**Your assignment**
The lines from the one containing "infância. Toda a" to the end of the entries, both included, are what you need to transcribe exactly, without pictures and without anything else.

**Material provided**
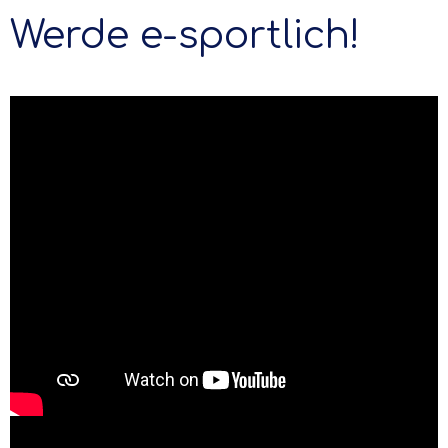
Werde e-sportlich!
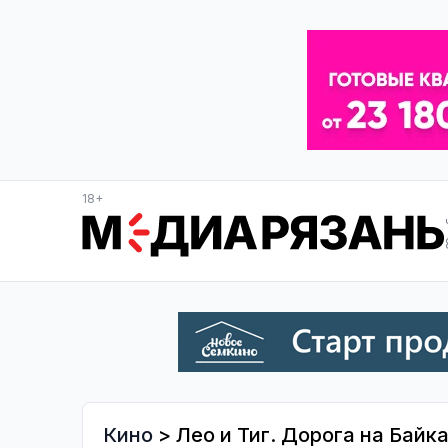
18+
Кино
> Лео и Тиг. Дорога на Байк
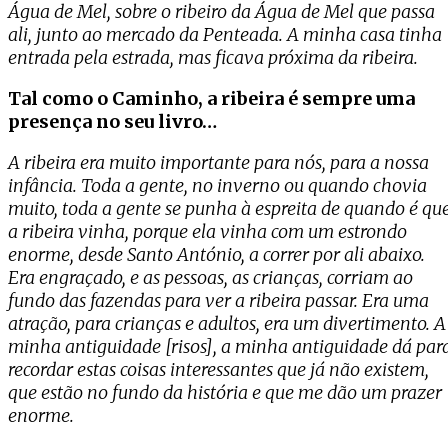
Água de Mel, sobre o ribeiro da Água de Mel que passa
ali, junto ao mercado da Penteada. A minha casa tinha
entrada pela estrada, mas ficava próxima da ribeira.
Tal como o Caminho, a ribeira é sempre uma
presença no seu livro…
A ribeira era muito importante para nós, para a nossa
infância. Toda a gente, no inverno ou quando chovia
muito, toda a gente se punha à espreita de quando é qu
a ribeira vinha, porque ela vinha com um estrondo
enorme, desde Santo António, a correr por ali abaixo.
Era engraçado, e as pessoas, as crianças, corriam ao
fundo das fazendas para ver a ribeira passar. Era uma
atração, para crianças e adultos, era um divertimento. A
minha antiguidade [risos], a minha antiguidade dá par
recordar estas coisas interessantes que já não existem,
que estão no fundo da história e que me dão um prazer
enorme.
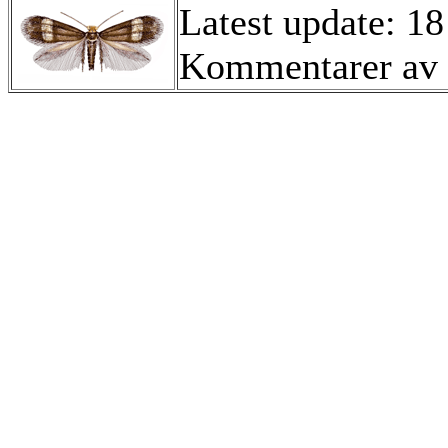
Latest update: 18
Kommentarer av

**Answer box**
infância. Toda a gente, no inverno ou quando chovia
muito, toda a gente se punha à espreita de quando é qu
a ribeira vinha, porque ela vinha com um estrondo
enorme, desde Santo António, a correr por ali abaixo.
Era engraçado, e as pessoas, as crianças, corriam ao
fundo das fazendas para ver a ribeira passar. Era uma
atração, para crianças e adultos, era um divertimento. A
minha antiguidade [risos], a minha antiguidade dá par
recordar estas coisas interessantes que já não existem,
que estão no fundo da história e que me dão um prazer
enorme.
Latest update: 18
Kommentarer av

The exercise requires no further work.